● Work to be completed: Please reproduce all entries word for word, leaving every image behind.

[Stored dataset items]
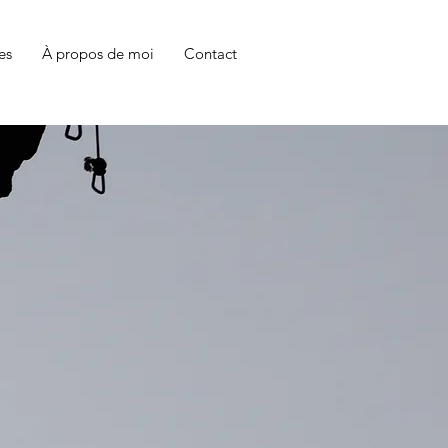
es
À propos de moi
Contact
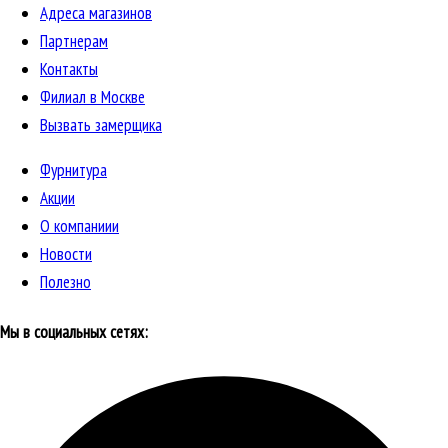
Адреса магазинов
Партнерам
Контакты
Филиал в Москве
Вызвать замерщика
Фурнитура
Акции
О компаниии
Новости
Полезно
Мы в социальных сетях:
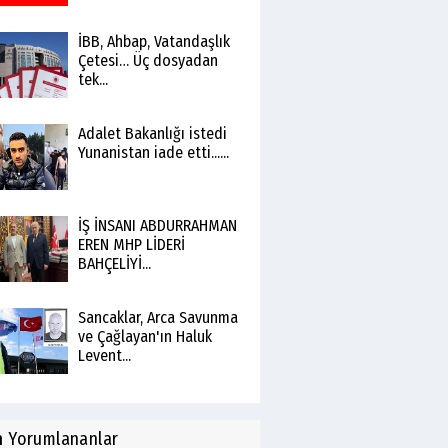
İBB, Ahbap, Vatandaşlık
Çetesi… Üç dosyadan
tek...
Adalet Bakanlığı istedi
Yunanistan iade etti......
İŞ İNSANI ABDURRAHMAN
EREN MHP LİDERİ
BAHÇELİYİ...
Sancaklar, Arca Savunma
ve Çağlayan'ın Haluk
Levent...
n
Yorumlananlar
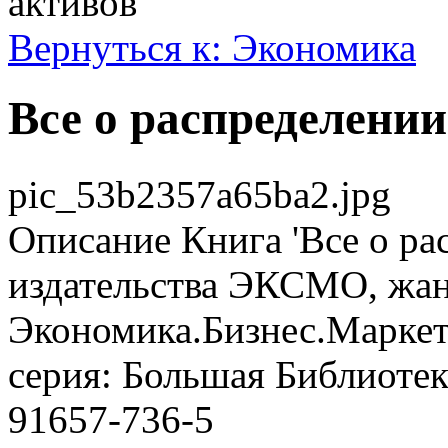
активов
Вернуться к: Экономика
Все о распределении
pic_53b2357a65ba2.jpg
Описание
Книга 'Все о ра
издательства ЭКСМО, жан
Экономика.Бизнес.Маркети
серия: Большая Библиотек
91657-736-5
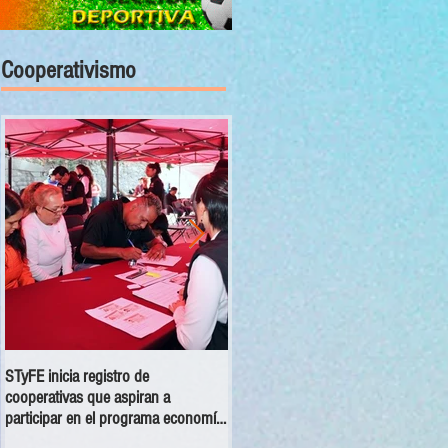
Cooperativismo
STyFE inicia registro de
Las cooperativas a nivel nacional
cooperativas que aspiran a
dejan una derrama económica anua
participar en el programa economía
de 354 mdp
social 2025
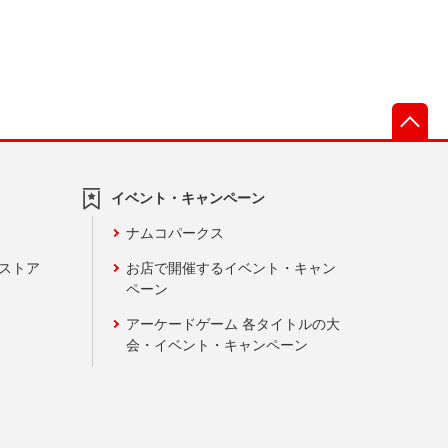
先
イベント・キャンペーン
ナムコパークス
ンストア
お店で開催するイベント・キャン
ペーン
アーケードゲーム 各タイトルの大
会・イベント・キャンペーン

● Answer section:
es
À propos de moi
Contact
Адреса магазинов
Партнерам
Контакты
Филиал в Москве
Вызвать замерщика
Фурнитура
Акции
О компаниии
Новости
Полезно
Мы в социальных сетях:
İBB, Ahbap, Vatandaşlık
Çetesi… Üç dosyadan
tek...
Adalet Bakanlığı istedi
Yunanistan iade etti......
İŞ İNSANI ABDURRAHMAN
EREN MHP LİDERİ
BAHÇELİYİ...
Sancaklar, Arca Savunma
ve Çağlayan'ın Haluk
Levent...
n
Yorumlananlar
активов
Вернуться к: Экономика
Все о распределении
pic_53b2357a65ba2.jpg
Описание
Книга 'Все о ра
издательства ЭКСМО, жан
Экономика.Бизнес.Маркети
серия: Большая Библиотек
91657-736-5
Cooperativismo
STyFE inicia registro de
Las cooperativas a nivel nacional
cooperativas que aspiran a
dejan una derrama económica anua
participar en el programa economía
de 354 mdp
social 2025
先
イベント・キャンペーン
ナムコパークス
ンストア
お店で開催するイベント・キャン
ペーン
アーケードゲーム 各タイトルの大
会・イベント・キャンペーン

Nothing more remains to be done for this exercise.